This doesn't separate primiparas (First time moms) & multiparas (those who've had kids.)

However -

http://www.ncbi.nlm.nih.gov/pubmed/2342739

"The length of uncomplicated human gestation.

Source

Abstract

By retrospective exclusion of gestations with known obstetric complications, maternal diseases, or unreliable menstrual histories, we found that uncomplicated, spontaneous-labor pregnancy in private-care white mothers is longer than Naegele's rule predicts."

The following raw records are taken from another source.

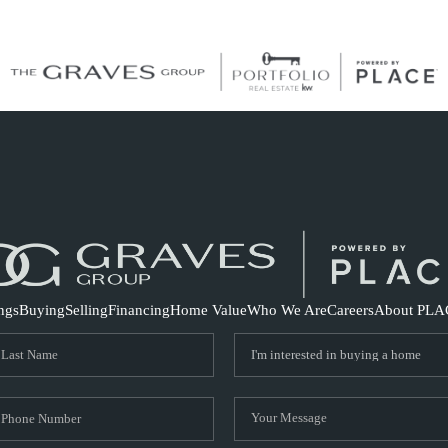
S
ings
Buying
Selling
Financing
Home Value
Who We Are
Careers
About PLA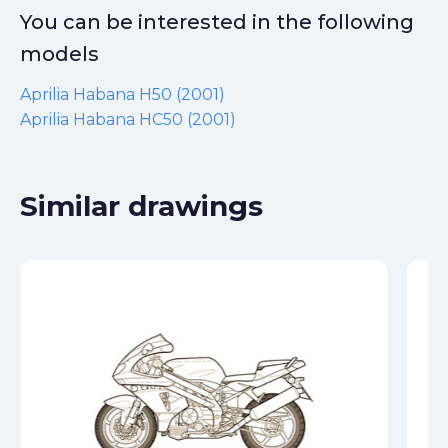
You can be interested in the following
models
Aprilia Habana H50 (2001)
Aprilia Habana HC50 (2001)
Similar drawings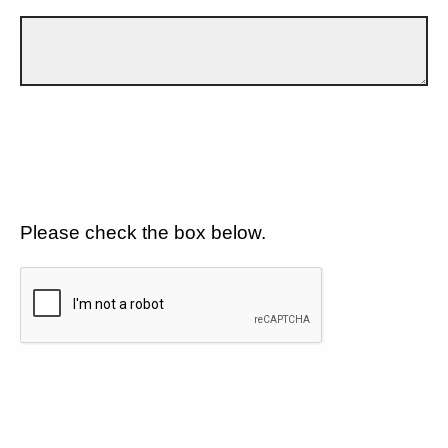
Please check the box below.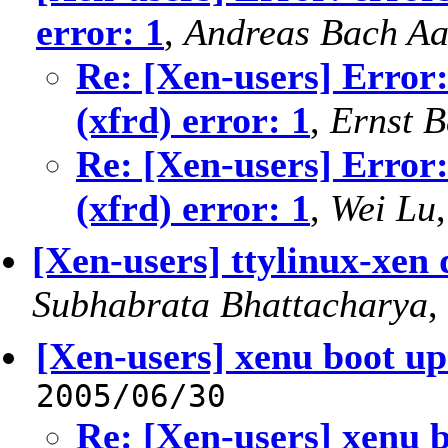
error: 1
,
Andreas Bach A
Re: [Xen-users] Error:
(xfrd) error: 1
,
Ernst 
Re: [Xen-users] Error:
(xfrd) error: 1
,
Wei Lu
[Xen-users] ttylinux-xe
Subhabrata Bhattacharya
,
[Xen-users] xenu boot u
2005/06/30
Re: [Xen-users] xenu 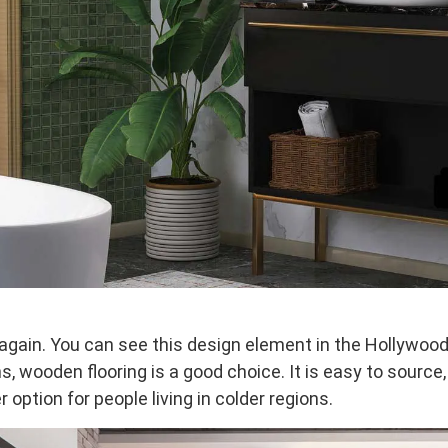
 again. You can see this design element in the Hollywoo
 wooden flooring is a good choice. It is easy to source, 
r option for people living in colder regions.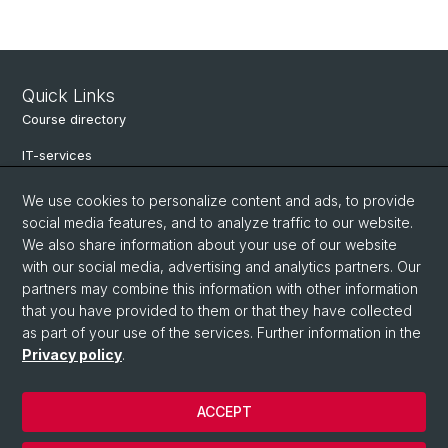
Quick Links
Course directory
IT-services
Online-services
We use cookies to personalize content and ads, to provide
social media features, and to analyze traffic to our website.
Search for people
We also share information about your use of our website
Job offers
with our social media, advertising and analytics partners. Our
partners may combine this information with other information
Events
that you have provided to them or that they have collected
as part of your use of the services. Further information in the
eikones - Center for the Theory and History of the Image
Privacy policy
.
Archive NCCR Iconic Criticism 2005 - 2017
ACCEPT
© University of Basel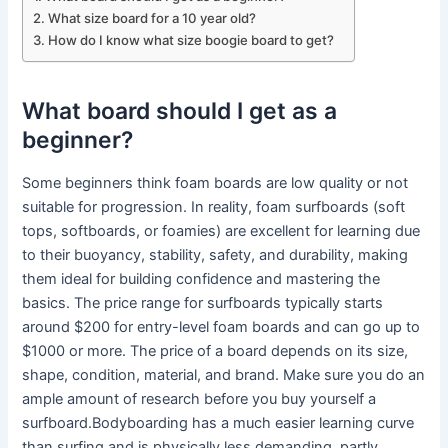
What size board for a 10 year old?
How do I know what size boogie board to get?
What board should I get as a
beginner?
Some beginners think foam boards are low quality or not
suitable for progression. In reality, foam surfboards (soft
tops, softboards, or foamies) are excellent for learning due
to their buoyancy, stability, safety, and durability, making
them ideal for building confidence and mastering the
basics. The price range for surfboards typically starts
around $200 for entry-level foam boards and can go up to
$1000 or more. The price of a board depends on its size,
shape, condition, material, and brand. Make sure you do an
ample amount of research before you buy yourself a
surfboard.Bodyboarding has a much easier learning curve
than surfing and is physically less demanding, partly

--------------------------------------------------------------------------------------------------------------------------------------------------------------

 

That synopsis doesn't list how large the sample size was in the analysis - a data point that is very important. A little more Googling found this:

http://transitiontoparenthood.com/ttp/birthed/duedatespaper.htm

"n the 1980’s, Mittendorf noticed that birth dates for women in his practice, primarily second-generation Irish-Americans, averaged seven days past their “due dates”. He reviewed his records, then went on to review records of 17,000 births, and determined the average healthy, white, private-care, primiparous woman averaged 288 days from LMP to birth: 8 days longer than Naegele’s rule."

 

17K at least - that's quite substantial. To ROUTINELY induce even primiparas at 41W 0D is crazy. That means OVER HALF of all first-time Moms will be induced, and primiparas are more likely than mulitips to ahve induction fail (I've heard as high as 50% of induced primips will end in CS).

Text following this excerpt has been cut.